Charles Fiedler has been practicing corporate, securities, M&A, and general business law for over 30 years. He has extensive experience in mergers, acquisitions, and divestures, corporate reorganizations and conversions, debt and capital restructurings, corporate finance, complex loan transactions, venture capital transactions, corporate governance and securities law matters.
Mr. Fiedler is experienced in the reporting obligations of public companies under the Securities Act of 1934, and his practice regularly involves matters under the Securities Act of 1933, the Sarbanes-Oxley Act of 2002, and the California Corporate Securities Law of 1968.
Mr. Fiedler's clients include public and privately held corporations (under both California and Delaware corporate law), general and limited partnerships, limited liability companies, investors, shareholders, executives, boards of directors, and special board committees.
He regularly advises management, boards of directors and shareholder groups on complex business transactions, litigation, regulatory compliance, corporate governance matters, restructurings and avoiding liability.
He obtains permits for the issuance or exchange of securities from the California Commissioner of Corporations and conducts fairness hearings with the Commissioner to satisfy federal securities law exemptions.

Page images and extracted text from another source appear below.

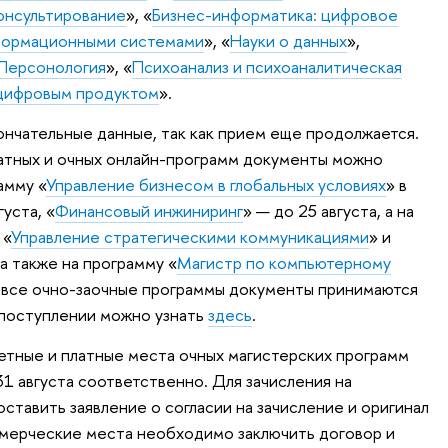
онсультирование
», «
Бизнес-информатика: цифровое
нформационными системами
», «
Науки о данных
»,
 Персонология
», «
Психоанализ и психоаналитическая
цифровым продуктом
».
ончательные данные, так как прием еще продолжается.
атных и очных онлайн-программ документы можно
амму «
Управление бизнесом в глобальных условиях
» в
уста, «
Финансовый инжиниринг
» — до 25 августа, а на
 «
Управление стратегическими коммуникациями
» и
 а также на программу «
Магистр по компьютерному
а все очно-заочные программы документы принимаются
 поступлении можно узнать
здесь
.
етные и платные места очных магистерских программ
31 августа соответственно. Для зачисления на
тавить заявление о согласии на зачисление и оригинал
мерческие места необходимо заключить договор и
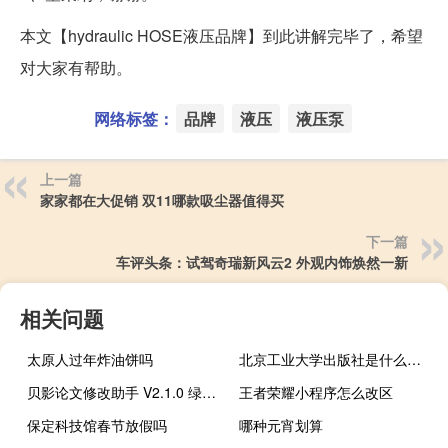
本文【hydraulic HOSE液压品牌】到此讲解完毕了，希望
对大家有帮助。
网络标签：
品牌
液压
液压泵
上一篇
家家都在大促销 双11哪款吸尘器值得买
下一篇
车评头条：试驾奇瑞新风云2 外观内饰焕然一新
相关问题
太原人过年炸油饼吗
北京工业大学出版社是什么级别
贝影论文修改助手 V2.1.0 绿色版（贝影论文修改助手 V2.1.0 绿色版功能简介）
王者荣耀小程序怎么改区
保定科技馆春节放假吗
哪种元宵划算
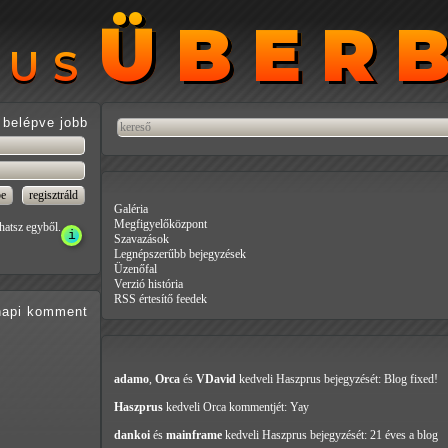
ÜBER
ÜBER
RUS
RUS
belépve jobb
Galéria
Megfigyelőközpont
hatsz egyből.
Szavazások
Legnépszerűbb bejegyzések
Üzenőfal
Verzió história
RSS értesítő feedek
api
komment
adamo
,
Orca
és
VDavid
kedveli Haszprus
bejegyzését: Blog fixed!
Haszprus
kedveli Orca
kommentjét: Yay
dankoi
és
mainframe
kedveli Haszprus
bejegyzését: 21 éves a blog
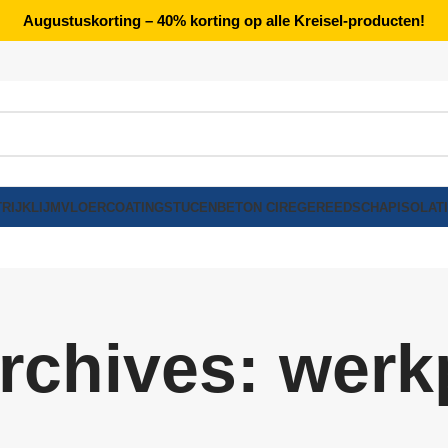
Augustuskorting – 40% korting op alle Kreisel-producten!
RIJK
LIJM
VLOERCOATING
STUCEN
BETON CIRE
GEREEDSCHAP
ISOLAT
rchives: werk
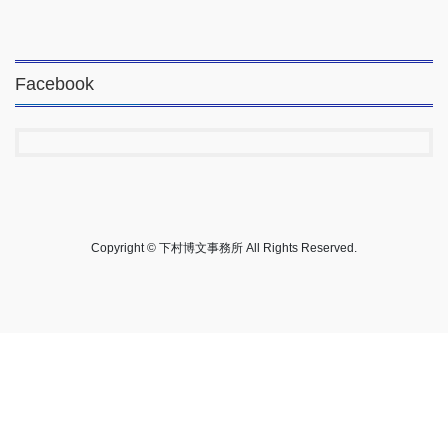
Facebook
Copyright © 下村博文事務所 All Rights Reserved.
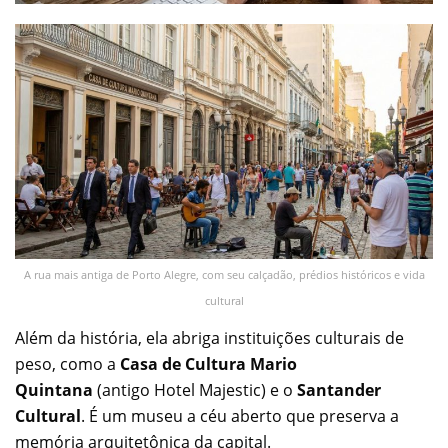
A rua mais antiga de Porto Alegre, com seu calçadão, prédios históricos e vida
cultural
Além da história, ela abriga instituições culturais de
peso, como a
Casa de Cultura Mario
Quintana
(antigo Hotel Majestic) e o
Santander
Cultural
. É um museu a céu aberto que preserva a
memória arquitetônica da capital.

Mr. Fiedler also represents a variety of healthcare clients and is experienced in many aspects of healthcare law, including fraud and abuse and patient referral laws, provider organization and operation, HIPAA and managed healthcare. He advises HMOs, IPAs, PPOs, MSOs, medical groups, and other managed care companies on corporate, business and healthcare law matters.
Mr. Fiedler also represents non-profit organizations and is well versed in California corporate law applicable to all three types of non-profit corporations. He is familiar with the Nonprofit Integrity Act of 2004.
For the first 15 years of his career, Mr. Fiedler served as in-house general counsel for several public companies, and he has continued to act as outside general counsel to both publicly-held and privately owned corporations in several different industries.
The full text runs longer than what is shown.